After hearing about her decision to launch a podcast, Portnoy reached out to Cooper, and the “Call Her Daddy” era began. The podcast launched at Barstool Sports in 2018 where it lived until 2021, when Cooper and the company mutually parted ways.

However, the end of the “Call Her Daddy” and Barstool era had tons of drama, which rocked the internet in 2020 as Cooper and Franklyn severed their friendship.

Keep scrolling for a complete breakdown:

Alex Cooper and Sofia Franklyn Call Her Daddy Drama Explained How Dave Portnoy Was Involved
Alex Cooper, Sofia Franklyn, and Dave Portnoy. Getty Images (3)

The Contract Drama Begins

According to Portnoy, the contract drama began in 2019 after Cooper and Franklyn appeared on Logan Paul’s podcast. They started to “show their growing dissatisfaction” with being tied to Barstool, he claimed, and by the end of that year, lawyers were involved for contract negotiations.

By 2020, however, things got even rockier when the contract drama went public. In May of that year, Cooper told “Call Her Daddy” listeners that she and Frankyn had signed a three-year deal with Barstool, making $75,000 their first year, $85,000 the second year and $100,000 the third. They both got a raise during their first year because of how well the podcast was performing. Cooper, who handled the production side of the podcast, got an extra bump.

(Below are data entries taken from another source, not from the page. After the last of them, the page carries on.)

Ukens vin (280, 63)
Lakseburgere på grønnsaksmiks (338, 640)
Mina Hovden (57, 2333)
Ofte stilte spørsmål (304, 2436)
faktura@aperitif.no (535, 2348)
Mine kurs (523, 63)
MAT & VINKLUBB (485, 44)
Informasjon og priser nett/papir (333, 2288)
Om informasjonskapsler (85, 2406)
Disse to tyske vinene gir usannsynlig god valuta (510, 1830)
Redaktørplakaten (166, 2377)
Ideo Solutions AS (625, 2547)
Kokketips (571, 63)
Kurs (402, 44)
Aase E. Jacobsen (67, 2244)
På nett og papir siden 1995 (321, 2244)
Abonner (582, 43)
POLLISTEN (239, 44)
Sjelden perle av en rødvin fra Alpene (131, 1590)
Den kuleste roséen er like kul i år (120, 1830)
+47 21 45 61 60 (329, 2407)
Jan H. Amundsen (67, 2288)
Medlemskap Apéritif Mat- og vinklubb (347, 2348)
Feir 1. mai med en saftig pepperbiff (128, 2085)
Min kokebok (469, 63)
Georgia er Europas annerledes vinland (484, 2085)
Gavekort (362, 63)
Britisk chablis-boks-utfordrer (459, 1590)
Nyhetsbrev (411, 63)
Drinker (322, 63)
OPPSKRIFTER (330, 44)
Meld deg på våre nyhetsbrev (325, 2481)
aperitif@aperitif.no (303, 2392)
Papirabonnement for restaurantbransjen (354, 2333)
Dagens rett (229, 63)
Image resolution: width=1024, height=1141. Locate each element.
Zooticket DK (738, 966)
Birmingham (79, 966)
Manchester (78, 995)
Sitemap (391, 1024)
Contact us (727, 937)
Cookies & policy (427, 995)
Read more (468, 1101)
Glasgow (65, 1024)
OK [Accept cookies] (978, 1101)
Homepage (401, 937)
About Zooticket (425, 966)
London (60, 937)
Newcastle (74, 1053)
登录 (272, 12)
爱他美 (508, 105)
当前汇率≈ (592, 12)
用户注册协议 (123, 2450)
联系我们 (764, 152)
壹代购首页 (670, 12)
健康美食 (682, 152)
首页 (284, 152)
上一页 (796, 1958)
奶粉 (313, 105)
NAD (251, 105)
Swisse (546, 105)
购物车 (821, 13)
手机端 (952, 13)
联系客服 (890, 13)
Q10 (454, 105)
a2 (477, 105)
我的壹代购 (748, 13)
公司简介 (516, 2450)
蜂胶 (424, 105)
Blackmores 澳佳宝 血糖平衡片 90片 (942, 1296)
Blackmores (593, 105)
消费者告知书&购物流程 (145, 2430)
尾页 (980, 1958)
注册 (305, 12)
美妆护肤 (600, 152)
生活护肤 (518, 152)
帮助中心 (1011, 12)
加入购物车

Behind the scenes, Franklyn’s then-boyfriend started shopping the show around to other networks. Portnoy got wind of this.

The Rooftop Meeting

This led to the infamous “rooftop meeting” in 2020 where Portnoy offered Cooper and Franklyn $500,000 along with “3.5 percent each of all merch they sold,” according to Portnoy’s book. “At the end of their term, they would own all their merch sales,” he explained. It also “cut six months off their contract so they would have to do the podcast with us for only one more year,” he wrote, noting that after the year ended, Barstool would “relinquish full ownership of the intellectual property.”

Cooper Accepts the Deal

Cooper had her own meeting with Portnoy and eventually accepted the deal.

“Alex left our meeting saying that she wanted to accept the deal. She also said that Sofia hated my guts, which came as a surprise,” he wrote. “The whole time I had believed that Alex was the one who didn’t like me, but I thought that I had a solid relationship with Sofia.”